Suddenly, a choice is at hand, and it’s up to that “child” to make decisions. But that alone isn’t enough. That ‘child,’ becoming, has to experience the consequences of the decisions made, otherwise she or he has missed a “learning” that would lead one closer to maturity.I remember an experience and a choice I had once.

The first choice I remember having was a response I made to a traumatic experience with a babysitter who held my hands under a faucet and burned them. Her two twin sons also abused me. My mother could not understand why I screamed and begged and cried when she took me to be cared for by this woman, as my mother had to work.

I was only two years old, but I was trying to make a stand here, and I had consequences for my choosing: I was there only two days, and my mother–God bless her–decided to stop taking me to that woman. So my response reaped good consequences. I don’t know if it reaped good consequences for my mother, as I do not remember from that point where I went, but since I don’t have a memory of it, I assume it was pleasant enough. So I learned something that day, but it would take more than once for me to compare, analyze and make sense of it. I was two years old, for goodness sakes.

If you have ever considered the choices or responses you  made in all sorts of situations and circumstances: being abused, running away, stealing, having friends that were cruel, being cruel yourself! Even having children, marriage, taking a certain job, going out with various groups of people, studying for a test or copying someone else’s… all these things have built-in choices to which we are prone to respond and act accordingly. All these things have consequences. Maybe you haven’t grown mature enough to recognize them, but they do have consequences.
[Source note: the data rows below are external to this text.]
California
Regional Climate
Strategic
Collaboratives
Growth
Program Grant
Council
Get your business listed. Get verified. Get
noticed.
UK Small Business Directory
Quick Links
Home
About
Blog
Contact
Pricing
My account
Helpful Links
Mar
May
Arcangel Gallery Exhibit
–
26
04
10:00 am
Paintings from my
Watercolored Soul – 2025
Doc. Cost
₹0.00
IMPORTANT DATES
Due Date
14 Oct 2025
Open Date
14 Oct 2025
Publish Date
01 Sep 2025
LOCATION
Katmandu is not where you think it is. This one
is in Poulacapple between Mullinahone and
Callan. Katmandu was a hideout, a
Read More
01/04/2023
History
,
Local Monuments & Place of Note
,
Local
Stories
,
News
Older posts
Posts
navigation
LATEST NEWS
Some people especially, have to have major life-changing consequences for them to recognize the choices that brought these people to that point. Sometimes, it’s not even your choice but someone else’s and it affects your life. NOW, you have a choice. If bitterness or resentment or un-forgiveness has been your response for a choice, you haven’t yet understood the consequences are directly related to your choices. So now, everything that happens afterward are colored by the choice of perception you made by that traumatic event. That is to say, that even the worst consequences that seem like you had nothing to do with, are somehow tied to your responses, and if you think not, then they are tied to your perceptions now.
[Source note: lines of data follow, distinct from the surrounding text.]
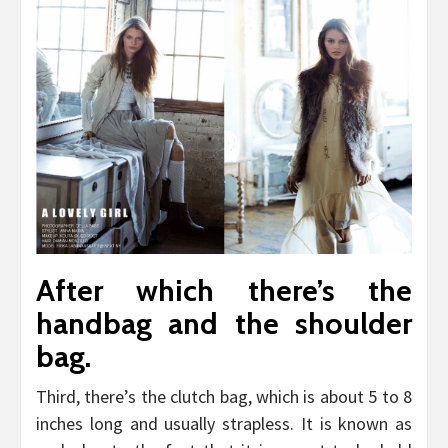
After which there’s the
handbag and the shoulder
bag.
Third, there’s the clutch bag, which is about 5 to 8
inches long and usually strapless. It is known as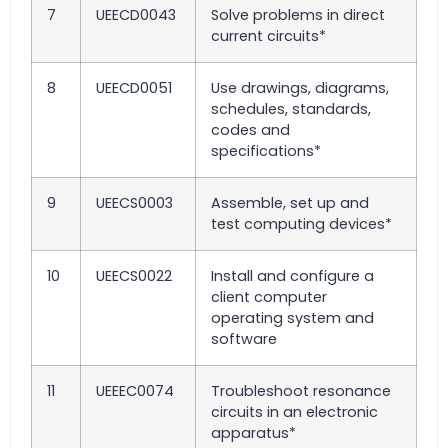
7
UEECD0043
Solve problems in direct
current circuits*
8
UEECD0051
Use drawings, diagrams,
schedules, standards,
codes and
specifications*
9
UEECS0003
Assemble, set up and
test computing devices*
10
UEECS0022
Install and configure a
client computer
operating system and
software
11
UEEEC0074
Troubleshoot resonance
circuits in an electronic
apparatus*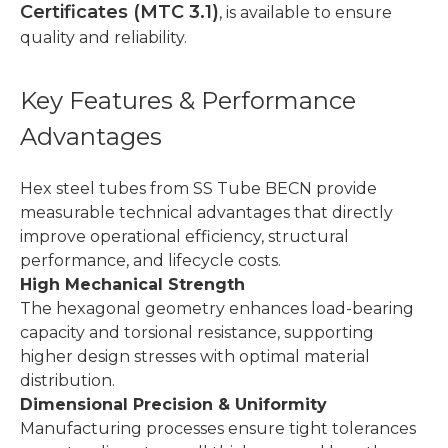
Certificates (MTC 3.1)
, is available to ensure
quality and reliability.
Key Features & Performance
Advantages
Hex steel tubes from SS Tube BECN provide
measurable technical advantages that directly
improve operational efficiency, structural
performance, and lifecycle costs.
High Mechanical Strength
The hexagonal geometry enhances load-bearing
capacity and torsional resistance, supporting
higher design stresses with optimal material
distribution.
Dimensional Precision & Uniformity
Manufacturing processes ensure tight tolerances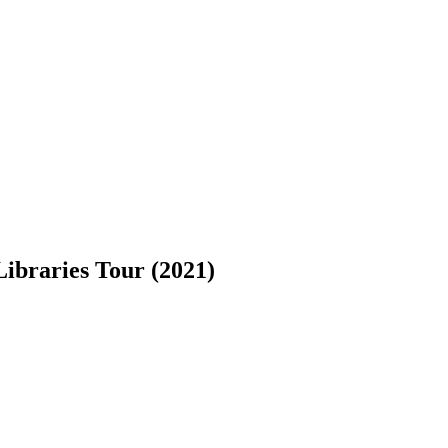
Libraries Tour (2021)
If you cannot believe me here, maybe you’ve got some more maturity to get to, before believing me. I know there is a lot more growth I have to do too, but I’ve done some and acquired maturity just from the major consequences I’ve experienced through my choices and decisions in certain things. Some of them will never get better because I was immature at the time, to make the right choices. I’ve learned a lot from my mistakes, is that easier to comprehend?

Why else do you think Jesus said, when he was being abused, tortured, and slowly killed: “Father, forgive them, for they know not what they do.”  It is obvious he knew those who had fear in their hearts, so much so that they would make irrational choices and decisions.  He knew the hearts and minds of those who made authoritative and created ways to silence people they feared. Jesus knew they did not have the spiritual maturity to understand their own fears and hatreds … today we might call it racism, bigotry, or something like that, but even those like that should be understood and given empathy and compassion.
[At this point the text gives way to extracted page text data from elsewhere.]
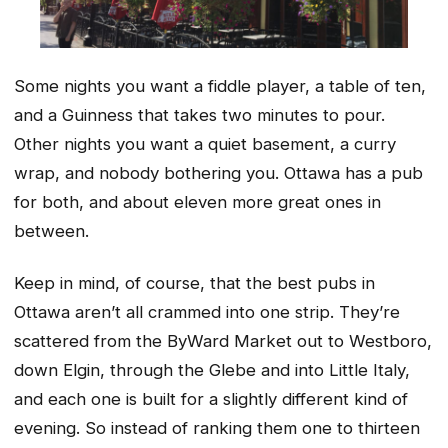
Some nights you want a fiddle player, a table of ten,
and a Guinness that takes two minutes to pour.
Other nights you want a quiet basement, a curry
wrap, and nobody bothering you. Ottawa has a pub
for both, and about eleven more great ones in
between.
Keep in mind, of course, that the best pubs in
Ottawa aren’t all crammed into one strip. They’re
scattered from the ByWard Market out to Westboro,
down Elgin, through the Glebe and into Little Italy,
and each one is built for a slightly different kind of
evening. So instead of ranking them one to thirteen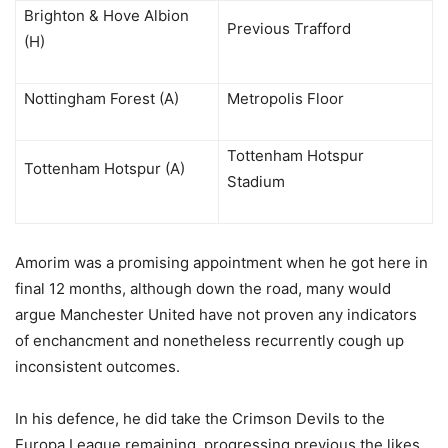
Brighton & Hove Albion
Previous Trafford
(H)
Nottingham Forest (A)
Metropolis Floor
Tottenham Hotspur
Tottenham Hotspur (A)
Stadium
Amorim was a promising appointment when he got here in
final 12 months, although down the road, many would
argue Manchester United have not proven any indicators
of enchancment and nonetheless recurrently cough up
inconsistent outcomes.
In his defence, he did take the Crimson Devils to the
Europa League remaining, progressing previous the likes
Why else do you think that Jesus came. He also knew humans are reflective and create recordation of their history, their feats, and even their failures. Sooner or later, we’d all get it. Now that’s the kind of maturity I want–that’s the only kind that will make this a better world. I think the whole purpose for this kind of maturity is to teach us empathy and compassion so that we can have that same kind of empathy and compassion Jesus displayed while being brutally murdered by by frightened, self-aggrandizing immature souls.

FATHER, forgive us… we sometimes don’t realize what we’re doing.